In Latin America, Mandela’s legacy was heralded from the Caribbean to the Southern Cone.

The front-page photo in Argentina’s Página|12 newspaper showed Mandela with his fist in the air beneath a headline “For Liberty.” Mandela has been a “model and a guide” for South American countries, wrote author and playwright Ariel Dorfman, who fled Chile after the military coup in 1973. 

Nations like Argentina and Chile looked to Mandela for inspiration, “facing the turbulent dilemma of a transition to democracy … without becoming hostages to hate,” Mr. Dorfman wrote.

Argentina celebrates 30 years of democracy this month, and the foreign ministry said that its “fight for democracy and human rights,” would continue to draw inspiration from Mandela’s legacy.

In Brazil – a racially diverse country where more than half the population identifies as black or mixed, according to the 2010 census – a column in O Globo by former President Fernando Henrique Cardoso read, “For us Brazilians, his actions represented … the fight to free humans from the chains of racism and revenge.”

In Cuba, which supported the African National Congress in the 1970s by training activists in Angola, leader Raúl Castro said, “We profess deep respect and admiration for Mandela, not only for what he did for his people, but also for his true friendship towards our country.”

A sanitized legacy?

Indeed, the fact that Mandela’s legacy can be claimed by groups as divergent as Chinese dissidents, Iranian hardliners, and western heads of states speaks to the way his life story has been sanitized and universalized by the global community, South African political historian Colin Bundy says.

Mandela is “not just a global figure but a kind of global cult,” Mr.
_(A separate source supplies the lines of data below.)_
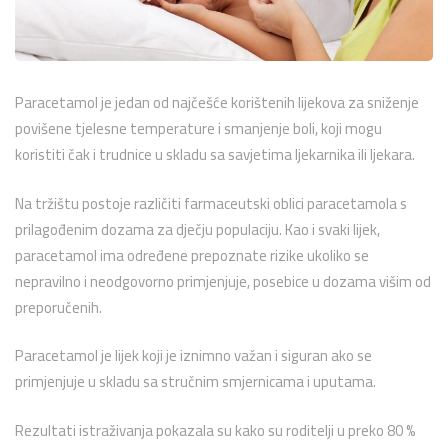
Paracetamol je jedan od najčešće korištenih lijekova za sniženje
povišene tjelesne temperature i smanjenje boli, koji mogu
koristiti čak i trudnice u skladu sa savjetima ljekarnika ili ljekara.
Na tržištu postoje različiti farmaceutski oblici paracetamola s
prilagođenim dozama za dječju populaciju. Kao i svaki lijek,
paracetamol ima određene prepoznate rizike ukoliko se
nepravilno i neodgovorno primjenjuje, posebice u dozama višim od
preporučenih.
Paracetamol je lijek koji je iznimno važan i siguran ako se
primjenjuje u skladu sa stručnim smjernicama i uputama.
Rezultati istraživanja pokazala su kako su roditelji u preko 80 %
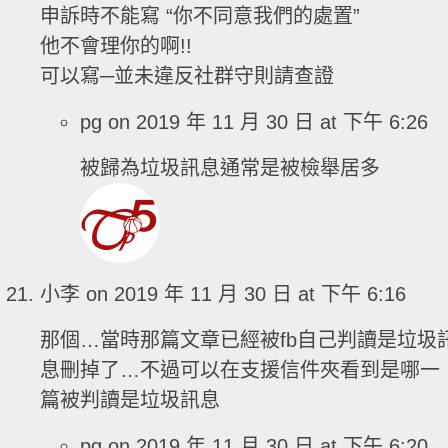
申訴時不能寫 “你不同意我們的處置”
他不會理你的啊!!
可以寫─並未違反社群守則請查證
pg
on 2019 年 11 月 30 日 at 下午 6:26
被歸為垃圾訊息通常是被檢舉居多
小李
on 2019 年 11 月 30 日 at 下午 6:16
那個…當時那篇文章已經被fb自己判讀是垃圾
息刪掉了…不過可以在支援信件夾看到是哪一
篇被判讀是垃圾訊息
pg
on 2019 年 11 月 30 日 at 下午 6:20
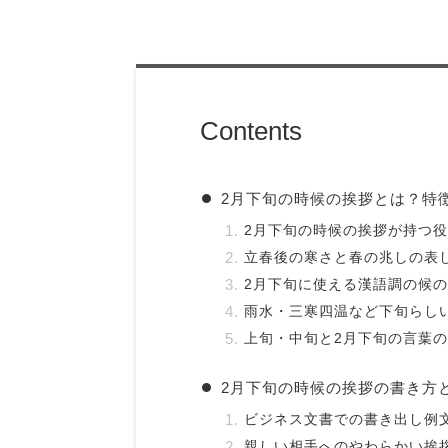
Contents
2月下旬の時候の挨拶とは？特
2月下旬の時候の挨拶が持つ
立春後の寒さと春の兆しの表
2月下旬に使える漢語調の候
雨水・三寒四温など下旬らし
上旬・中旬と2月下旬の言葉
2月下旬の時候の挨拶の書き方
ビジネス文書での書き出し例
親しい相手へのやわらかい挨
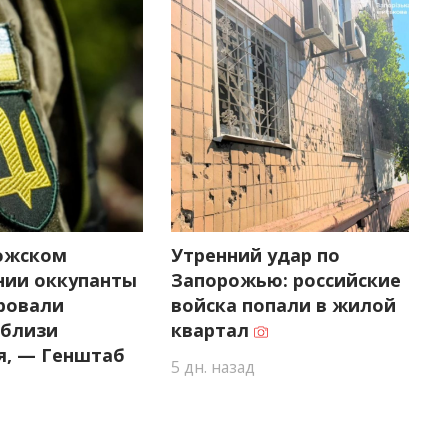
ожском
Утренний удар по
нии оккупанты
Запорожью: российские
ровали
войска попали в жилой
близи
квартал
я, — Генштаб
5 дн. назад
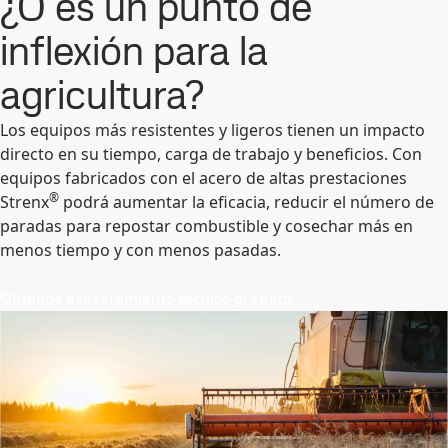
¿O es un punto de
inflexión para la
agricultura?
Los equipos más resistentes y ligeros tienen un impacto
directo en su tiempo, carga de trabajo y beneficios. Con
equipos fabricados con el acero de altas prestaciones
®
Strenx
podrá aumentar la eficacia, reducir el número de
paradas para repostar combustible y cosechar más en
menos tiempo y con menos pasadas.
Obtenga asesoramiento técnico gratuito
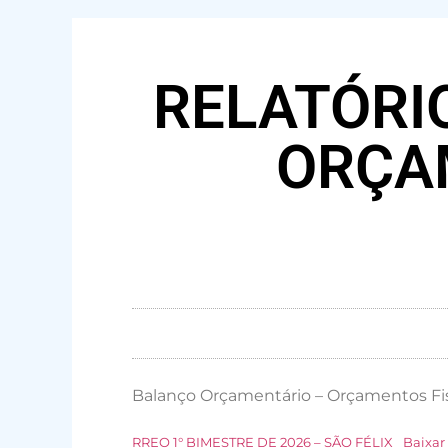
RELATÓRI
ORÇAM
Balanço Orçamentário – Orçamentos Fis
RREO 1° BIMESTRE DE 2026 – SÃO FÉLIX
Baixar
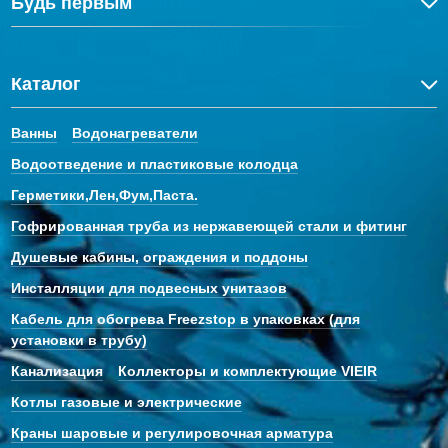
Будь первым
Каталог
Ванны
Водонагреватели
Водоотведение и пластиковые колодца
Герметики,Лен,Фум,Паста.
Гофрированная труба из нержавеющей стали и фитинг
Душевые кабины, ограждения и поддоны
Инсталляции для подвесных унитазов
Кабель для обогрева Freezstop в упаковках (для
установки в трубу)
Канализация
Коллекторы и комплектующие VIEIR
Котлы газовые и электрические
Краны шаровые и регулировочная арматура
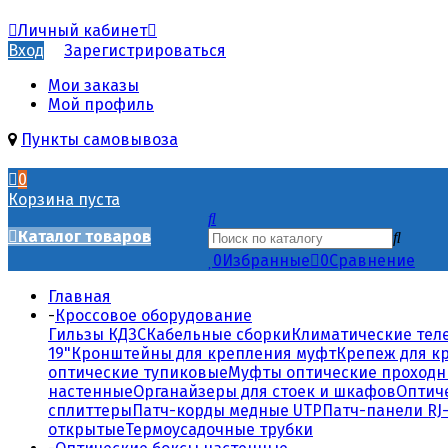
Личный кабинет
Вход
Зарегистрироваться
Мои заказы
Мой профиль
Пункты самовывоза
0
Корзина пуста
Каталог товаров
0
Избранные
0
Сравнение
Главная
-
Кроссовое оборудование
Гильзы КДЗС
Кабельные сборки
Климатические тел
19"
Кронштейны для крепления муфт
Крепеж для к
оптические тупиковые
Муфты оптические проход
настенные
Органайзеры для стоек и шкафов
Оптич
сплиттеры
Патч-корды медные UTP
Патч-панели RJ-
открытые
Термоусадочные трубки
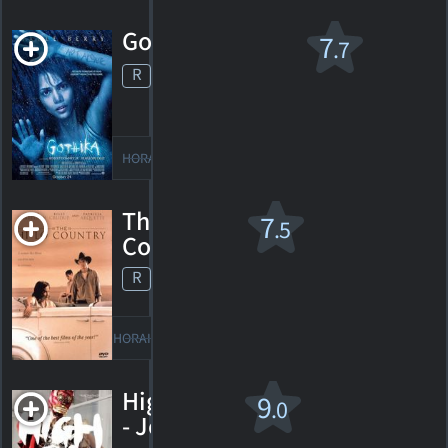
Gothika v.f.
7
.7
R
2003. 1h45m Horreur, suspense
467
HORAIRES
DÉTAILS
CRITIQUES
The Hi-Lo
7
.5
Country
R
1999. 1h54m Western
2
HORAIRES
DÉTAILS
CRITIQUES
High & Low
9
.0
- John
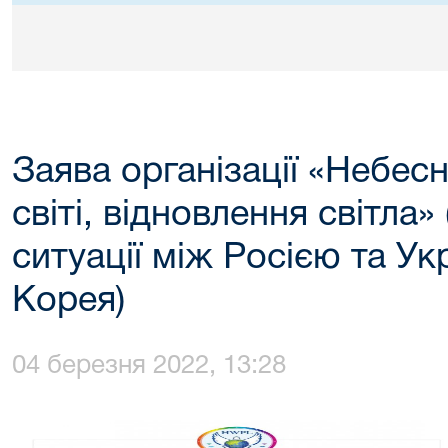
Заява організації «Небесн
світі, відновлення світла
ситуації між Росією та Ук
Корея)
04 березня 2022, 13:28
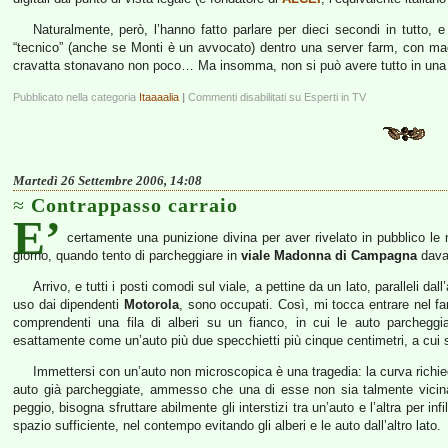
Naturalmente, però, l’hanno fatto parlare per dieci secondi in tutto, e n
“tecnico” (anche se Monti è un avvocato) dentro una server farm, con mac
cravatta stonavano non poco… Ma insomma, non si può avere tutto in una 
Pubblicato nella categoria
Itaaaalia
|
Commenti disabilitati
su Esperti in TV
Martedì 26 Settembre 2006, 14:08
Contrappasso carraio
E’
certamente una punizione divina per aver rivelato in pubblico le
giorno, quando tento di parcheggiare in
viale Madonna di Campagna
davan
Arrivo, e tutti i posti comodi sul viale, a pettine da un lato, paralleli dal
uso dai dipendenti
Motorola
, sono occupati. Così, mi tocca entrare nel fam
comprendenti una fila di alberi su un fianco, in cui le auto parcheggi
esattamente come un’auto più due specchietti più cinque centimetri, a cui si 
Immettersi con un’auto non microscopica è una tragedia: la curva richie
auto già parcheggiate, ammesso che una di esse non sia talmente vicina
peggio, bisogna sfruttare abilmente gli interstizi tra un’auto e l’altra per inf
spazio sufficiente, nel contempo evitando gli alberi e le auto dall’altro lato.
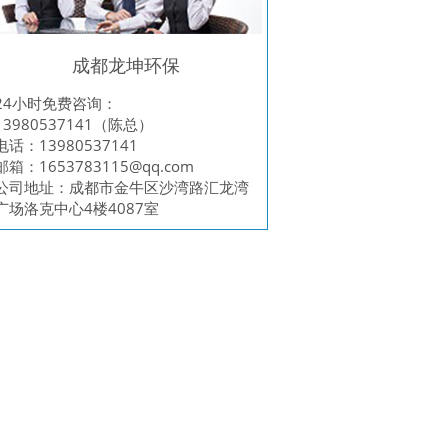
成都龙坤环保
24小时免费咨询：
13980537141（陈总）
电话：13980537141
邮箱：
1653783115@qq.com
公司地址：成都市金牛区沙湾路汇龙湾
广场洛克中心4楼4087室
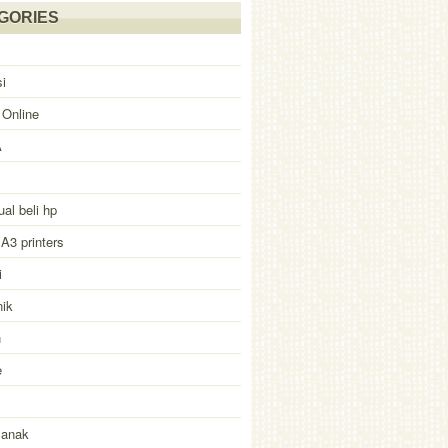
GORIES
i
 Online
A
ual beli hp
 A3 printers
i
nik
n
e
 anak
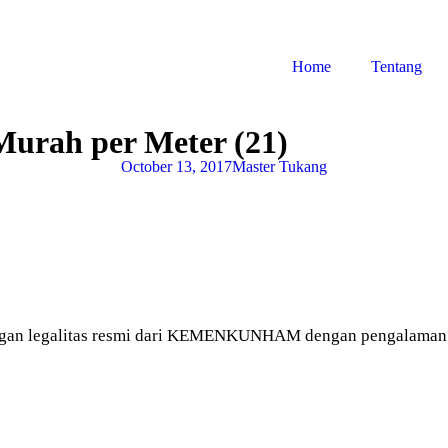
Home
Tentang
urah per Meter (21)
October 13, 2017
Master Tukang
gan legalitas resmi dari KEMENKUNHAM dengan pengalaman le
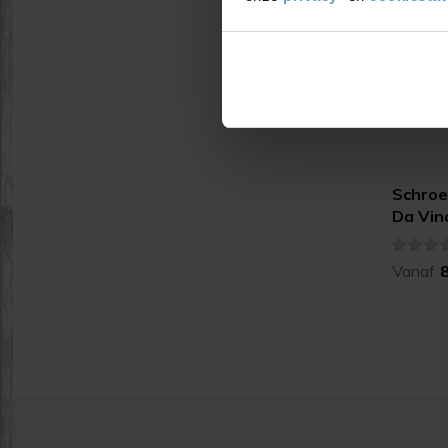
Schroe
Da Vinc
Vanaf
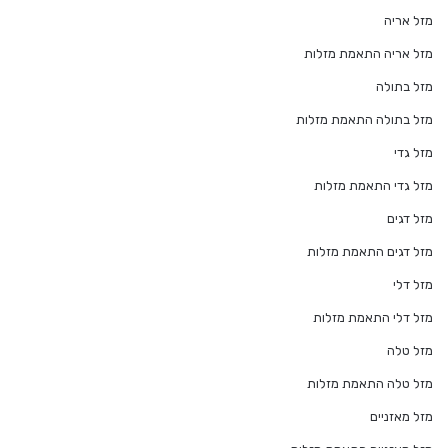
מזל אריה
מזל אריה התאמת מזלות
מזל בתולה
מזל בתולה התאמת מזלות
מזל גדי
מזל גדי התאמת מזלות
מזל דגים
מזל דגים התאמת מזלות
מזל דלי
מזל דלי התאמת מזלות
מזל טלה
מזל טלה התאמת מזלות
מזל מאזניים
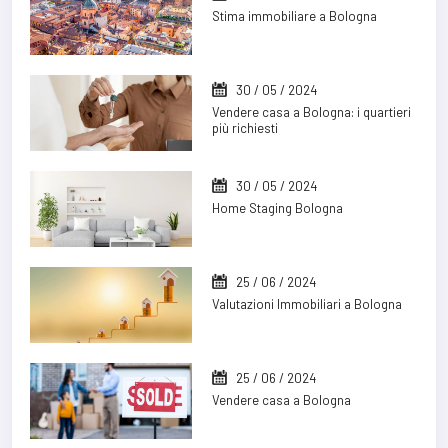
Stima immobiliare a Bologna
30 / 05 / 2024
Vendere casa a Bologna: i quartieri
più richiesti
30 / 05 / 2024
Home Staging Bologna
25 / 06 / 2024
Valutazioni Immobiliari a Bologna
25 / 06 / 2024
Vendere casa a Bologna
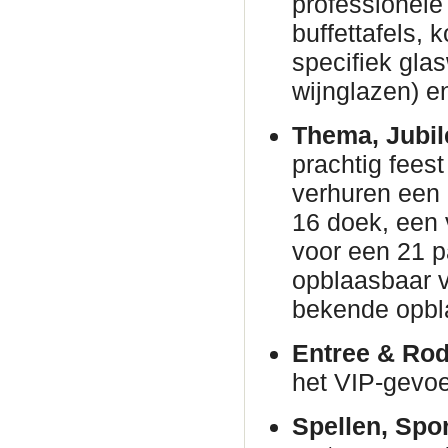
professionele 
buffettafels,
specifiek gla
wijnglazen) en
Thema, Jubil
prachtig fees
verhuren een
16 doek, een 
voor een 21 p
opblaasbaar v
bekende opbl
Entree & Rod
het VIP-gevoe
Spellen, Spo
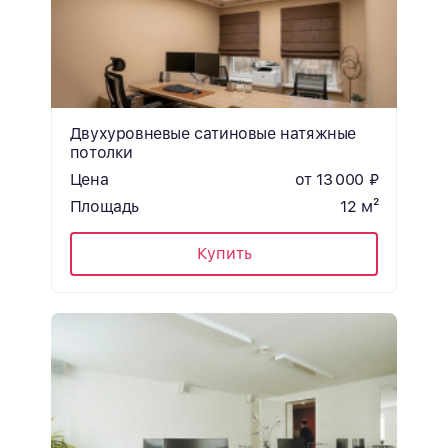
Двухуровневые сатиновые натяжные
потолки
Цена
от 13 000 ₽
Площадь
12 м²
Купить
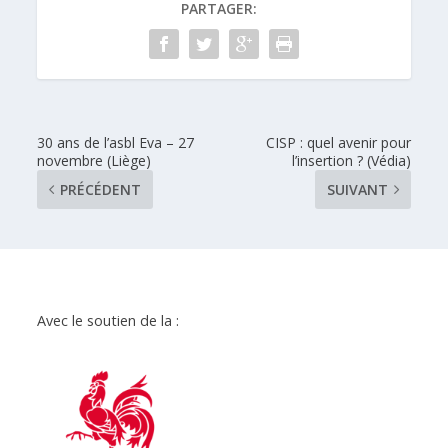
PARTAGER:
30 ans de l’asbl Eva – 27
CISP : quel avenir pour
novembre (Liège)
l’insertion ? (Védia)
PRÉCÉDENT
SUIVANT
Avec le soutien de la :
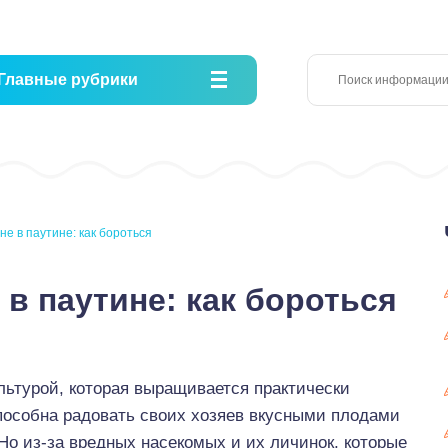
Главные рубрики
не в паутине: как бороться
 в паутине: как бороться
льтурой, которая выращивается практически
пособна радовать своих хозяев вкусными плодами
Но из-за вредных насекомых и их личинок, которые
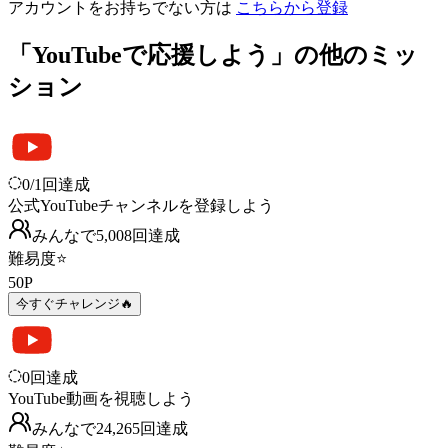
アカウントをお持ちでない方は
こちらから登録
「YouTubeで応援しよう」の他のミッ
ション
0
/
1
回達成
公式YouTubeチャンネルを登録しよう
みんなで
5,008
回
達成
難易度
⭐
50
P
今すぐチャレンジ🔥
0
回達成
YouTube動画を視聴しよう
みんなで
24,265
回
達成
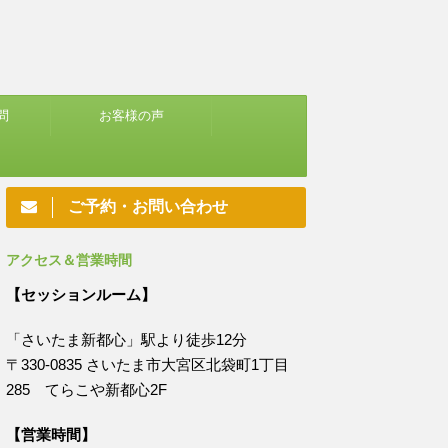
問
お客様の声
ご予約・お問い合わせ
アクセス＆営業時間
【セッションルーム】
「さいたま新都心」駅より徒歩12分
〒330-0835 さいたま市大宮区北袋町1丁目
285 てらこや新都心2F
【営業時間】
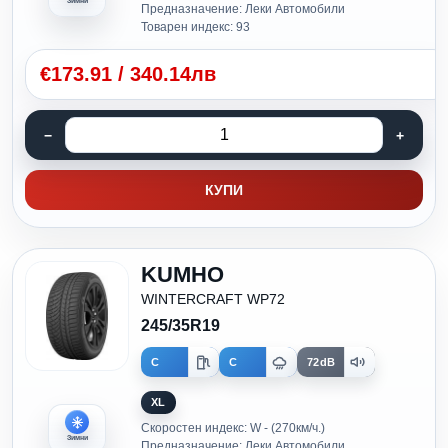
Зимни
Предназначение: Леки Автомобили
Товарен индекс: 93
€
173.91
/
340.14лв
КУПИ
KUMHO
WINTERCRAFT WP72
245/35R19
C
C
72dB
XL
Скоростен индекс: W - (270км/ч.)
Зимни
Предназначение: Леки Автомобили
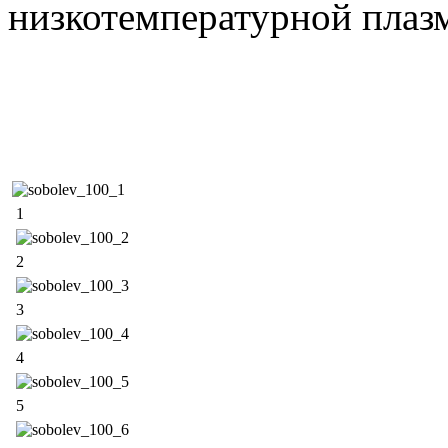
низкотемпературной плаз
1
2
3
4
5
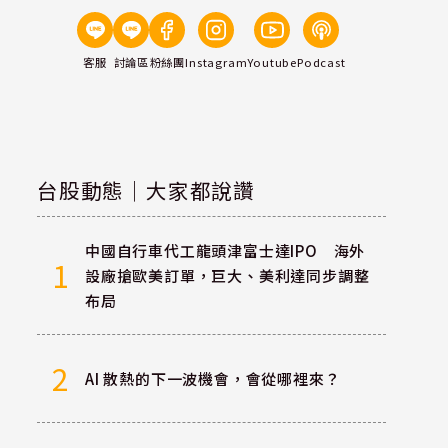
客服
討論區
粉絲團
Instagram
Youtube
Podcast
台股動態｜大家都說讚
中國自行車代工龍頭津富士達IPO 海外
1
設廠搶歐美訂單，巨大、美利達同步調整
布局
2
AI 散熱的下一波機會，會從哪裡來？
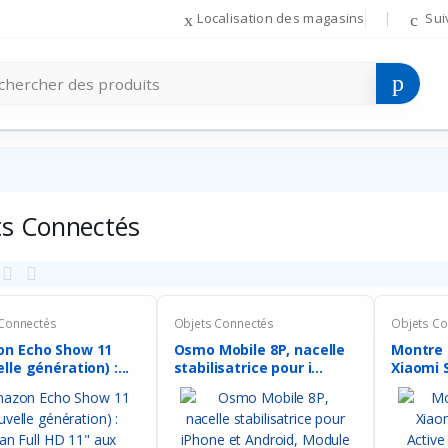
Localisation des magasins
Sui
ts Connectés
 Connectés
Objets Connectés
Objets Co
n Echo Show 11
Osmo Mobile 8P, nacelle
Montre
lle génération) :...
stabilisatrice pour i...
Xiaomi 
Active ..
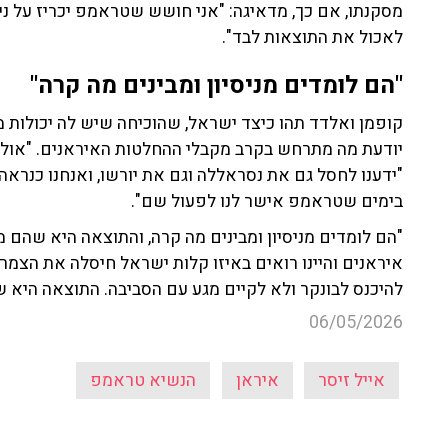
מסקנתו, אם כך, מדאיגה: "אני חושש שטראמפ יכריז על ניצ
לאכול את התוצאות לבד".
"הם לומדים מניסיון ומבינים מה קרה"
קופמן ואלדד תהו כיצד ישראל, שהוכיחה שיש לה יכולות מו
יודעת מה מתרחש בקרב מקבלי ההחלטות האיראנים. "אולי מ
"ידענו לחסל גם את נסראללה וגם את יורשו, ואנחנו כנראה
בימים שטראמפ אישר לנו לפעול שם".
"הם לומדים מניסיון ומבינים מה קרה, והתוצאה היא שהם מת
איראנים והיינו רואים באיזו קלות ישראל חיסלה את הצמר
להיכנס לבונקר ולא לקיים מגע עם הסביבה. התוצאה היא
06/05/2026
אייל זיסר
איראן
הנשיא טראמפ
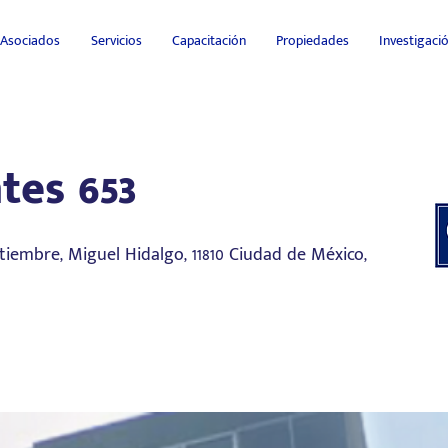
Asociados
Servicios
Capacitación
Propiedades
Investigac
tes 653
ptiembre, Miguel Hidalgo, 11810 Ciudad de México,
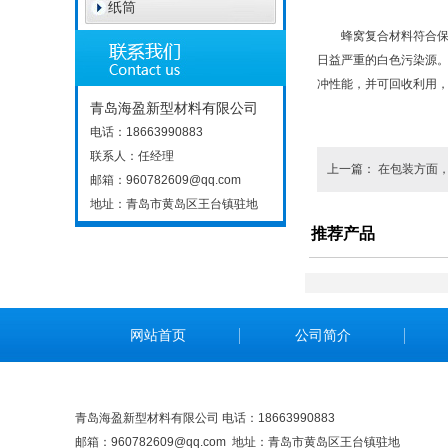
纸筒
蜂窝复合材料符合保护
日益严重的白色污染源。
冲性能，并可回收利用，
青岛海盈新型材料有限公司
电话：18663990883
联系人：任经理
上一篇：
在包装方面
邮箱：960782609@qq.com
地址：青岛市黄岛区王台镇驻地
推荐产品
网站首页
公司简介
青岛海盈新型材料有限公司 电话：18663990883
邮箱：960782609@qq.com 地址：青岛市黄岛区王台镇驻地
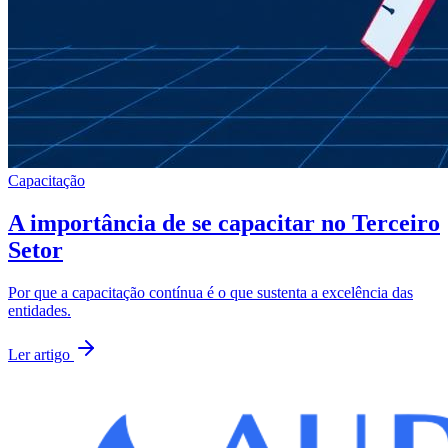
Capacitação
A importância de se capacitar no Terceiro
Setor
Por que a capacitação contínua é o que sustenta a excelência das
entidades.
Ler artigo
Bundy says. Understanding him this way “strips the grief of any complexity and hollows out this man and his legacy,” he warns.

“You’d need almost to write two biographies of Mandela, the history, the life of the icon,” Bundy says. “And then for me there’s another life, a more important — the life of a complex dominant political leader who, like any other, had strengths and weaknesses, made some mistakes, and got other things right."

“There’s no legacy that’s universally available," he says.